Dumfries Academy is one of the schools introducing the scheme
The scheme, which is already used in Angus, Aberdeenshire and Edinburgh, is being proposed at Lockerbie Academy and Dumfries Academy.
It has prompted civil liberties concerns from parents and politicians.
Education director Fraser Sanderson said the system had been shown to be safe and was entirely optional.
Green MSPs have tabled a motion at the Scottish Parliament seeking an investigation of the scheme.
However, Mr Sanderson said he did not think such concerns were justified.
"I do not think they are legitimate at all," he said.
"We have two schools, Lockerbie Academy and Dumfries Academy, who purchased new computerised systems for their libraries at the end of last session."
As part of this the education director said they were offered a free fingerprinting package which they chose to take.

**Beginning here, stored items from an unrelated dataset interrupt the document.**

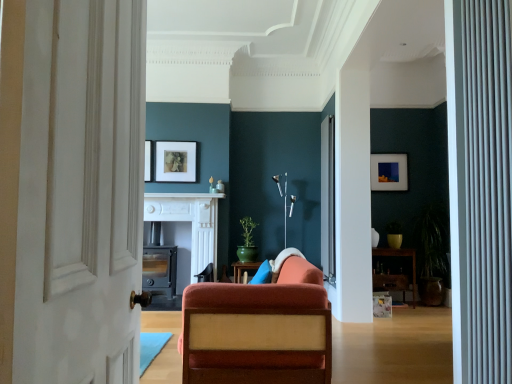 Question: Considering the relative sizes of white marble fireplace at center and white textured door at left in the image provided, is white marble fireplace at center thinner than white textured door at left?

Choices:
 (A) yes
 (B) no

Answer: (B)

Question: Is white marble fireplace at center positioned far away from white textured door at left?

Choices:
 (A) yes
 (B) no

Answer: (A)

"Both schools have sent out letters to parents indicating their intentions and making it quite clear that this is an opt-in or opt-out option," he said.
"There is no detriment to the children who do not participate."

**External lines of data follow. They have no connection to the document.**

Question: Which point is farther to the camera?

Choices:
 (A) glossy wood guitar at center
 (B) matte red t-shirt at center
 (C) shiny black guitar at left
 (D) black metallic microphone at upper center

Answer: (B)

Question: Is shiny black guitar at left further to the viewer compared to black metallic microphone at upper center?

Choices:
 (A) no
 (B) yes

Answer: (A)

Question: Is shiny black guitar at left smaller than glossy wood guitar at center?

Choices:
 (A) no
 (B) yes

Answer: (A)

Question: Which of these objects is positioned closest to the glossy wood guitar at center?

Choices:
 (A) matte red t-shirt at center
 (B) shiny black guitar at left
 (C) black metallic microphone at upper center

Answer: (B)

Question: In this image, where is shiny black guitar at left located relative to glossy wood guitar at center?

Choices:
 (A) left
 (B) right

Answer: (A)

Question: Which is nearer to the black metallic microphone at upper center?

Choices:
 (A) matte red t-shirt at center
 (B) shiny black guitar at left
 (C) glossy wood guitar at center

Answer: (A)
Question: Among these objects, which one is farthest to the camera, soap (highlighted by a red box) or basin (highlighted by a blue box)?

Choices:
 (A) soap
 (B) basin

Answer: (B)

Mr Sanderson added that the system had increased book borrowing and reduced theft at 3,000 other schools across the UK where it was used.
Green MSPs have expressed concern about fingerprinting pupils
He said it had been checked by both the council and the information commissioner to ensure the data stored was adequately protected.
He dismissed as "spurious" claims that pupils were being treated like criminals.
Lockerbie Academy parent Nick Jennings, however, has called upon the council to withdraw the system immediately.
"My first reaction was one of concern," he said.
"I just felt that the need to fingerprint school kids for the use of a library seemed really over the top.
"My main concern was that this seemed to be coming about without any public debate."
Mr Jennings said he was unhappy about the "casual way" in which the subject was being handled.
He added that although reassurances had been given about data security he remained unconvinced.
"There is no guarantee - we have hackers hacking into the American defence system," he said.
South of Scotland Green MSP Chris Ballance was alerted to the situation by concerned parents in his area.
"I have been contacted by local parents and I share their outrage at this mass fingerprinting of children without proper public and political debate," he said.
"Quite apart from anything else it is difficult to see how you can justify such a huge expenditure for the sake of a few school library books."
The party has tabled a motion at the Scottish Parliament seeking a debate of the issue.
"We should be encouraging children to understand and value their civil liberties," said the Greens' speaker on justice and communities Patrick Harvie.
"Instead there is a danger that we will be teaching the next generation to surrender them without question."